Work instruction
Every line in the records below that holds "Бандаж" must be identified and copied.

Material provided
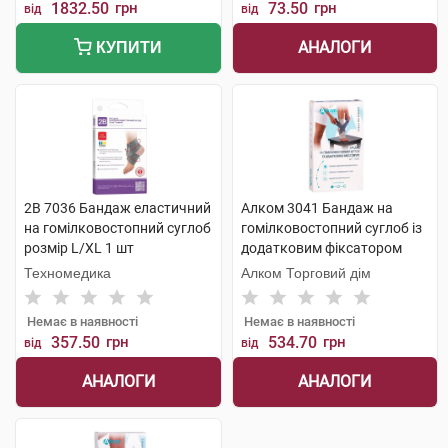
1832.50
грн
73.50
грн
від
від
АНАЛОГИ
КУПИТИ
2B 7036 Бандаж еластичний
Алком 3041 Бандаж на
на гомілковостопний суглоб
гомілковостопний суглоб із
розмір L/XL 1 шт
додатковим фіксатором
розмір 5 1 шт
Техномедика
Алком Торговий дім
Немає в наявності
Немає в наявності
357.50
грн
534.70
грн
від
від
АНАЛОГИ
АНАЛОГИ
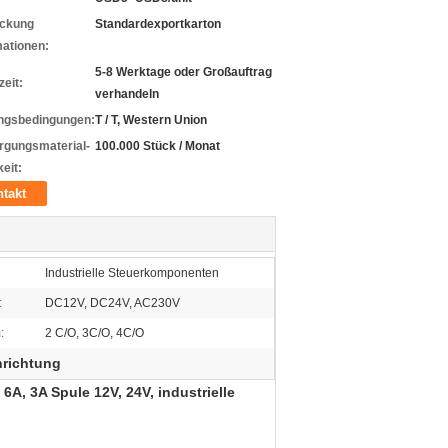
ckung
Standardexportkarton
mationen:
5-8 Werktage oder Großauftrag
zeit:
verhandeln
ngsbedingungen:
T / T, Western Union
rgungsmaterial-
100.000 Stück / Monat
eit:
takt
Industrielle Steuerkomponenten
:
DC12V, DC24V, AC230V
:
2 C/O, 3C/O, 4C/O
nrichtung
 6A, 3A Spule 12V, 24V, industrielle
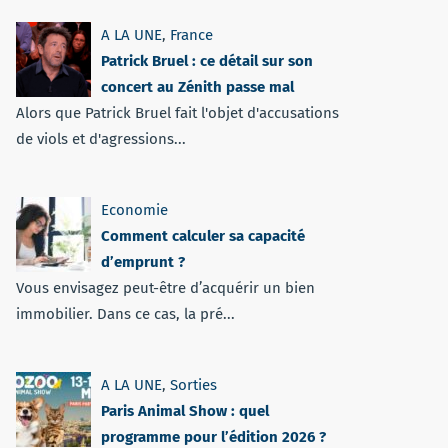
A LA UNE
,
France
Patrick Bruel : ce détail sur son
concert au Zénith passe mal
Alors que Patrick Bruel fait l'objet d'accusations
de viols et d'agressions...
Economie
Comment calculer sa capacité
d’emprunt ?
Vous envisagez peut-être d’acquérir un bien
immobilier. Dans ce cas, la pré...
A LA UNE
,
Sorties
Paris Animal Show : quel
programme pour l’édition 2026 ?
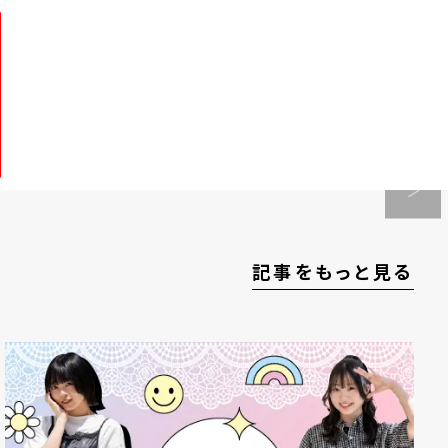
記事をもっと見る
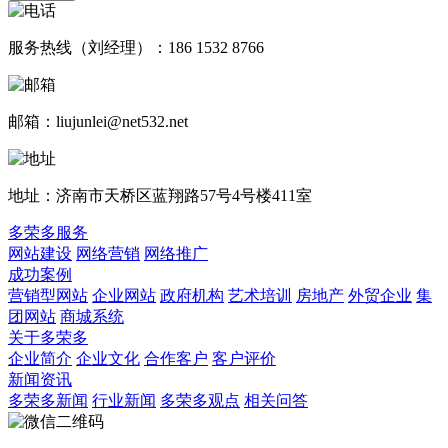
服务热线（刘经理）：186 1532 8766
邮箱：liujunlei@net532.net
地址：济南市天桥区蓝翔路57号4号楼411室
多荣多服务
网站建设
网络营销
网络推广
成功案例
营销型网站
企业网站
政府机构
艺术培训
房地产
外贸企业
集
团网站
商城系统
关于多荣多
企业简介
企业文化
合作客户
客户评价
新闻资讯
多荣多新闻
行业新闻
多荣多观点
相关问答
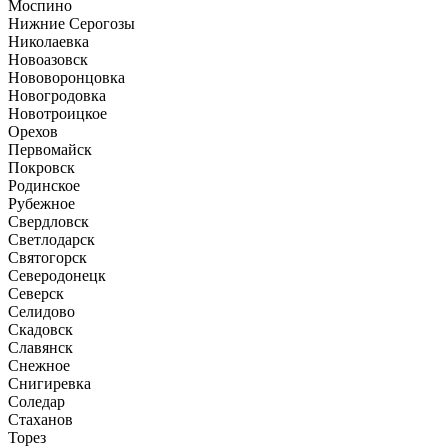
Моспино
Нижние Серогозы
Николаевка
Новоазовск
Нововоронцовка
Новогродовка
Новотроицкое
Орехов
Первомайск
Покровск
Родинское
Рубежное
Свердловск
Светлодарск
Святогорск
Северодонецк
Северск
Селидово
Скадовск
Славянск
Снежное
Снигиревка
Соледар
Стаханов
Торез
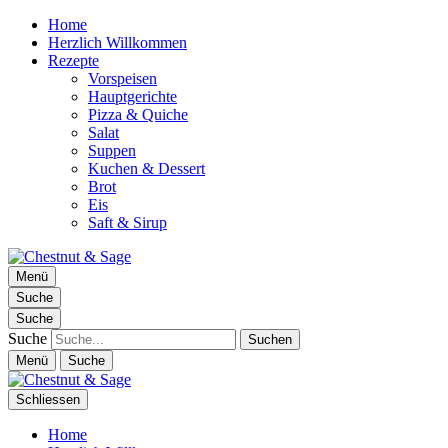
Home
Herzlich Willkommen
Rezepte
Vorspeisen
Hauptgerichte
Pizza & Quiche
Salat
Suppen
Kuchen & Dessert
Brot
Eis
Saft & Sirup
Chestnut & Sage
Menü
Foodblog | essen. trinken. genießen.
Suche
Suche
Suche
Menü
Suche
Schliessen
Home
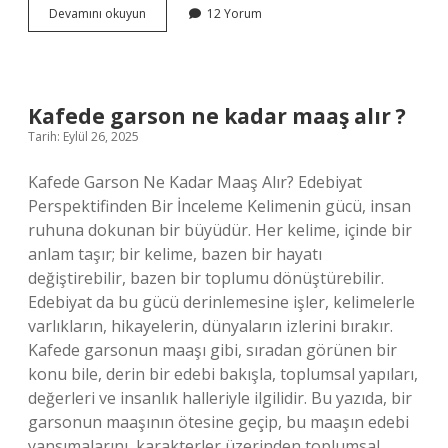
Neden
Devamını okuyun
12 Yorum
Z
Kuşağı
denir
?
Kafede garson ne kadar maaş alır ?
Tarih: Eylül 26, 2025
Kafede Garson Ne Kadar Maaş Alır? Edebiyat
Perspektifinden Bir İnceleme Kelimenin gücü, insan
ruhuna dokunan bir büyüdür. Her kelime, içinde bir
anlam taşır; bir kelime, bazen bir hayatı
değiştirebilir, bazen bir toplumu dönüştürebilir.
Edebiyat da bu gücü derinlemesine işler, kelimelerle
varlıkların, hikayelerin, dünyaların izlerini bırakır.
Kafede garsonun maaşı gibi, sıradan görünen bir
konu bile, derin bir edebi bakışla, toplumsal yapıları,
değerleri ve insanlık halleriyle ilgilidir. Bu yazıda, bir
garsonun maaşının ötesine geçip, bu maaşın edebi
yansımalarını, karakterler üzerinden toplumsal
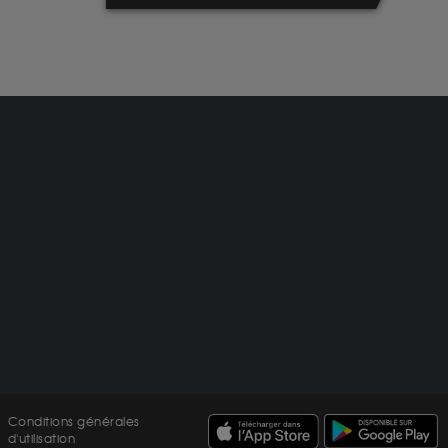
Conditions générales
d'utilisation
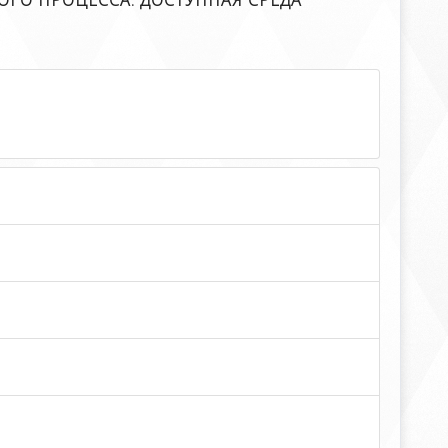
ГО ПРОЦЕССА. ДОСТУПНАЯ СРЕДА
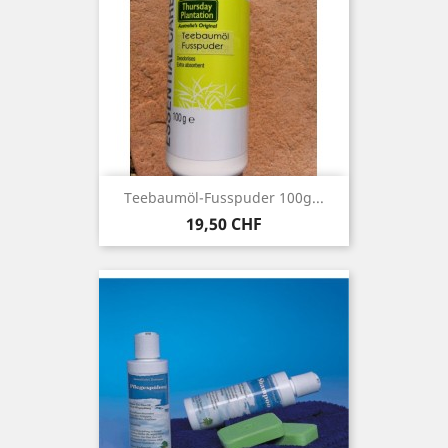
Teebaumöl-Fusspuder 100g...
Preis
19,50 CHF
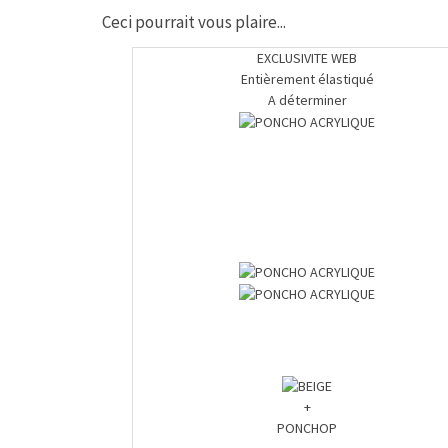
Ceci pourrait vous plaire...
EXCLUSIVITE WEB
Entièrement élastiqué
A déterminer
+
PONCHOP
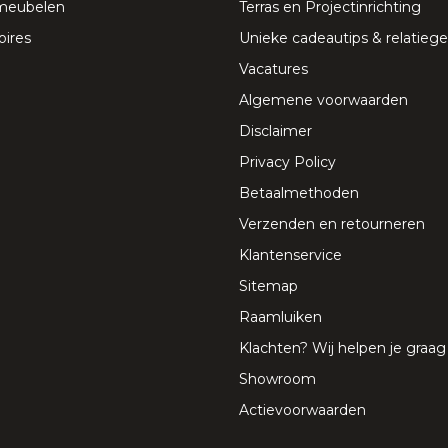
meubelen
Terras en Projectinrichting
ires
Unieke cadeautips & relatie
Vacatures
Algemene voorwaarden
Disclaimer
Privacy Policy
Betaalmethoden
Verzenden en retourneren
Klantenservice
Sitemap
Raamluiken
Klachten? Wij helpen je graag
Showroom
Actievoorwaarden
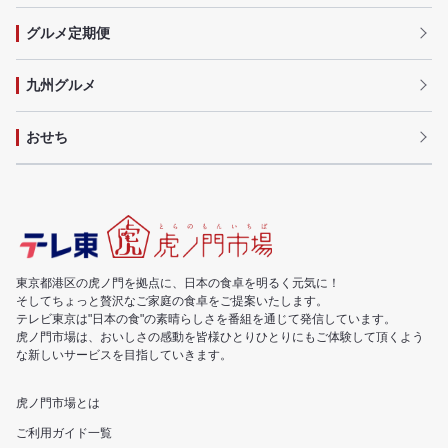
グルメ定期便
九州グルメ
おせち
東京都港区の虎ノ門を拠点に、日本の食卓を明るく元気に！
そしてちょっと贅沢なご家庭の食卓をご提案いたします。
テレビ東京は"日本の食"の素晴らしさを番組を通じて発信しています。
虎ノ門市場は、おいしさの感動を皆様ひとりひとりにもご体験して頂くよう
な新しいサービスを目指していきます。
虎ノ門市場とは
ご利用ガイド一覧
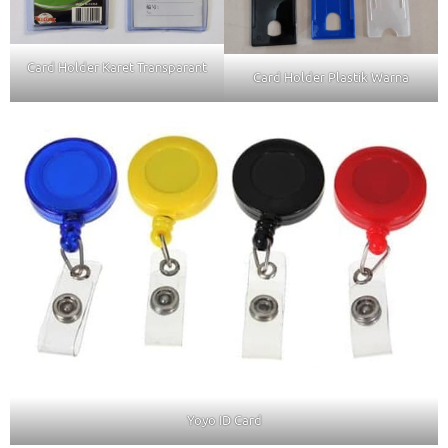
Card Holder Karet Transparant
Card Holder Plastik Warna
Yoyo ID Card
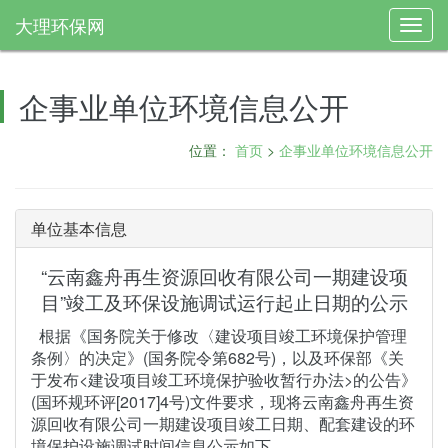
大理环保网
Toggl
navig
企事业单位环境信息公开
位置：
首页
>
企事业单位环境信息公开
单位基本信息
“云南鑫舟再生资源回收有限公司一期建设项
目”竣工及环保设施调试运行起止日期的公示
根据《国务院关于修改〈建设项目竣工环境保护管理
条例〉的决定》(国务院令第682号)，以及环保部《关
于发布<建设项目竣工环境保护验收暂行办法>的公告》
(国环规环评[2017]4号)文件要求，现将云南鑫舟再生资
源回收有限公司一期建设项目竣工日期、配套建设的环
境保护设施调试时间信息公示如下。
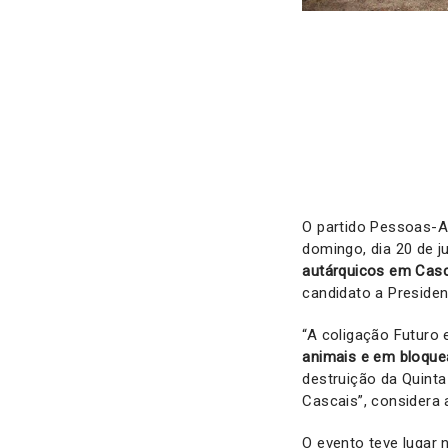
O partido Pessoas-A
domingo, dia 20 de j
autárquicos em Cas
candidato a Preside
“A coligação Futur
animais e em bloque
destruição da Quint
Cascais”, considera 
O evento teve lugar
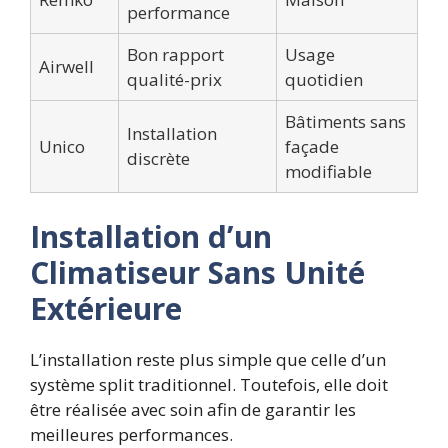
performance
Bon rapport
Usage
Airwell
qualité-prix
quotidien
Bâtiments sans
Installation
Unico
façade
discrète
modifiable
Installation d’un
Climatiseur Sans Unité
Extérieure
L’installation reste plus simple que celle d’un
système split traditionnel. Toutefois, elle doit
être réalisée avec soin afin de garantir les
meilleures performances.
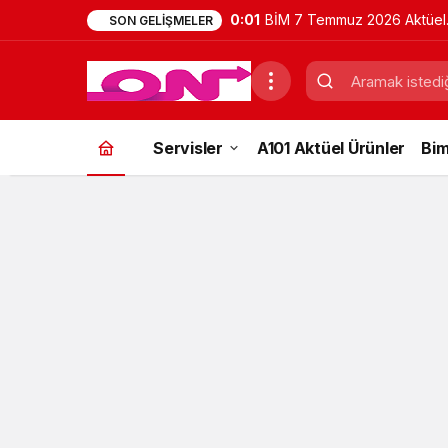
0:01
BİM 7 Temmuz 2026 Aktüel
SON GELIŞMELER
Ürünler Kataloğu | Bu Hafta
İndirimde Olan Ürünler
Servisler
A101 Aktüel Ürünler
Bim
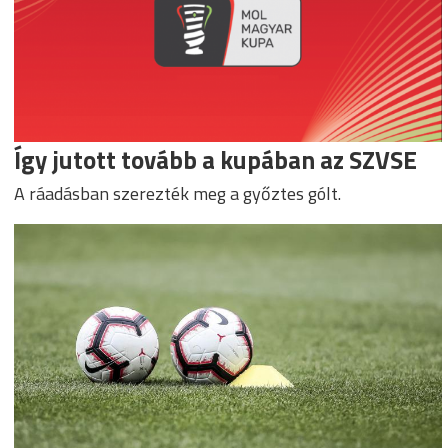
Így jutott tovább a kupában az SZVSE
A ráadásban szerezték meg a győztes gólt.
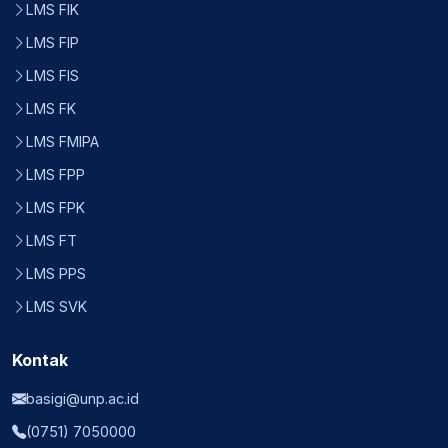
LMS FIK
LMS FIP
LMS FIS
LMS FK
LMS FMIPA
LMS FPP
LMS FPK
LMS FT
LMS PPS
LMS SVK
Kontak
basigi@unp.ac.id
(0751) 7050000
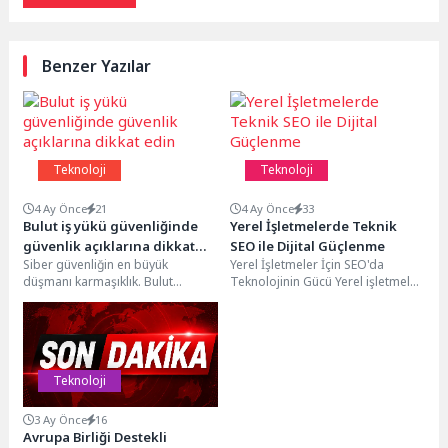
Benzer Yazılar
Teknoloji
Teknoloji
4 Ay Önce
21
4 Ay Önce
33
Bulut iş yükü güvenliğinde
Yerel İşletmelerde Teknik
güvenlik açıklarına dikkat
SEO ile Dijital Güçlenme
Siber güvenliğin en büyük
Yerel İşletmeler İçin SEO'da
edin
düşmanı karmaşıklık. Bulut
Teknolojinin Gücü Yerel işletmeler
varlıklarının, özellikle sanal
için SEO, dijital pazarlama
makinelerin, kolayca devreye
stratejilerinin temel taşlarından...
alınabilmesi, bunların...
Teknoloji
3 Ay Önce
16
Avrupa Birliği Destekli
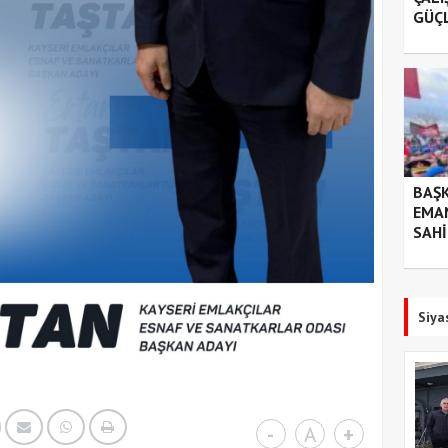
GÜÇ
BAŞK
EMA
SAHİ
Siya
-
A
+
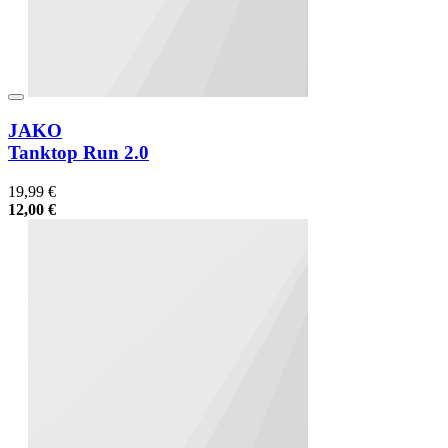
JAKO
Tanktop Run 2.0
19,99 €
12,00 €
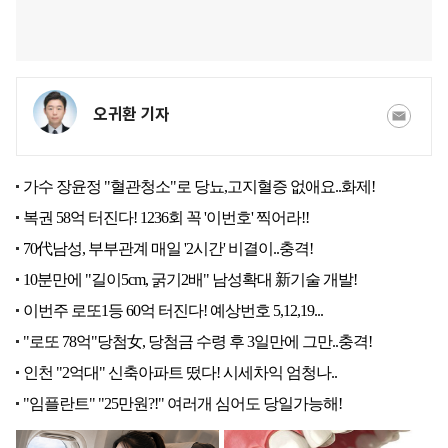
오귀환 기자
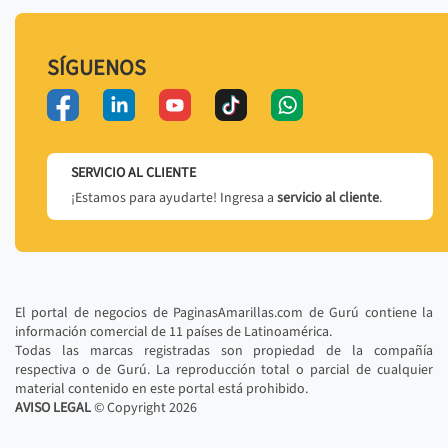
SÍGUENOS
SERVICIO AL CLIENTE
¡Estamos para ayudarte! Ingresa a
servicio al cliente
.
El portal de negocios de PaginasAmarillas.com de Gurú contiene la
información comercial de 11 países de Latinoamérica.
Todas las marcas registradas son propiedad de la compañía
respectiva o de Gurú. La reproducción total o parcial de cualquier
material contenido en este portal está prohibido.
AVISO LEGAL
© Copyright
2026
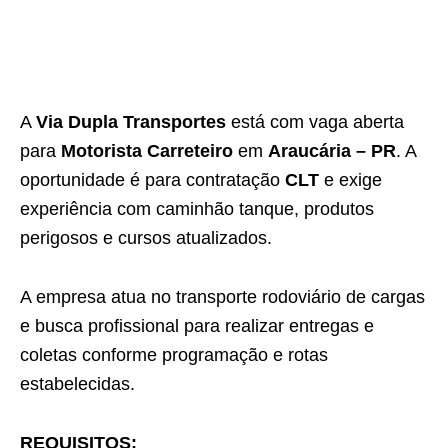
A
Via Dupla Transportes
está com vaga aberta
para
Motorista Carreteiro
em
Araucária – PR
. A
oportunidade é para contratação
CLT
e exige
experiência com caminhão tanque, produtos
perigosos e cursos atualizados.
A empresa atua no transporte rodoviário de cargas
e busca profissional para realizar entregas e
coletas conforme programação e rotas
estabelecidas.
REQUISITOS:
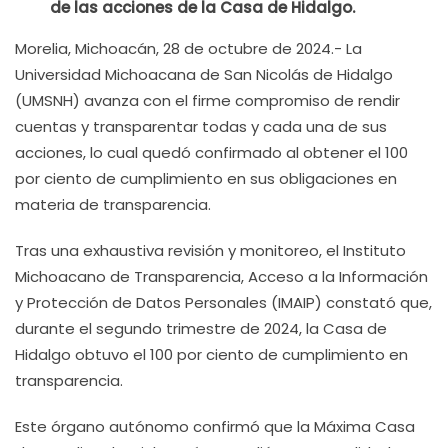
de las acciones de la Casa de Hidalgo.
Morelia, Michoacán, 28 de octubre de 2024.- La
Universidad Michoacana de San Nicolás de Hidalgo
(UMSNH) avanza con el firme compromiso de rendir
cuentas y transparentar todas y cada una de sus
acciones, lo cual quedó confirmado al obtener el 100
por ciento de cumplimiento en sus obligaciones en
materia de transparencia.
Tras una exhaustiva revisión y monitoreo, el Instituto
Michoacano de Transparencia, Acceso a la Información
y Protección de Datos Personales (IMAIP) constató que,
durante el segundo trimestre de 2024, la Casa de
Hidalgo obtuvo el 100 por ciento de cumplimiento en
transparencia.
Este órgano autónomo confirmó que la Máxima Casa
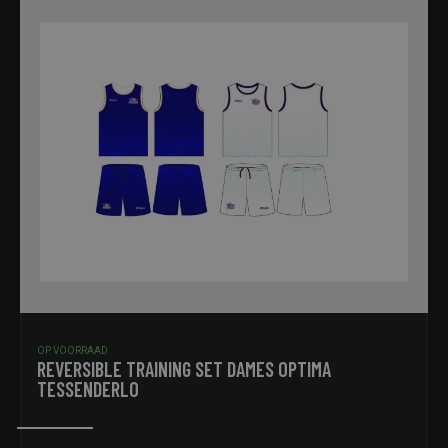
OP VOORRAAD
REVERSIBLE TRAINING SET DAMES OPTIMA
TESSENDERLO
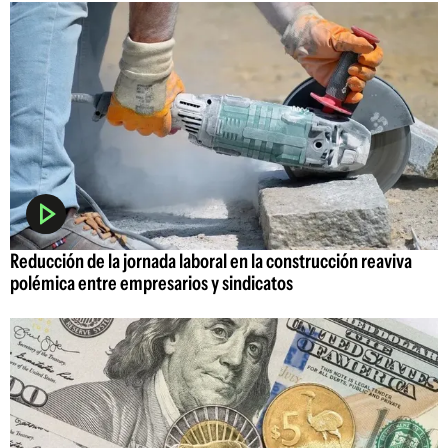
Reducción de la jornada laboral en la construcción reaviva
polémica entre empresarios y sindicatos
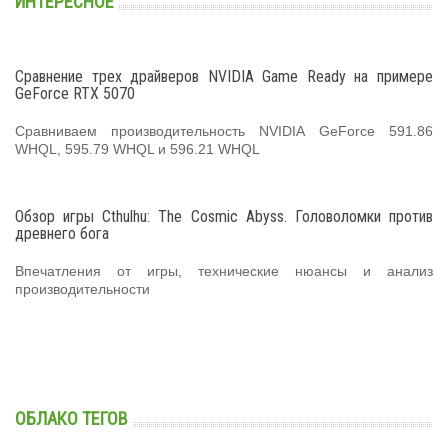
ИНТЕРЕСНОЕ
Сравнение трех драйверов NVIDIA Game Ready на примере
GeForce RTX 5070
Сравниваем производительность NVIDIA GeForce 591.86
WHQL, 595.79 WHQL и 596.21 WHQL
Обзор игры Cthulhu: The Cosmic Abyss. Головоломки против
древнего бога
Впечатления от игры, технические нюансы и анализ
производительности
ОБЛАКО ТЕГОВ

Problem solution
2B 7036 Бандаж еластичний
Алком 3041 Бандаж на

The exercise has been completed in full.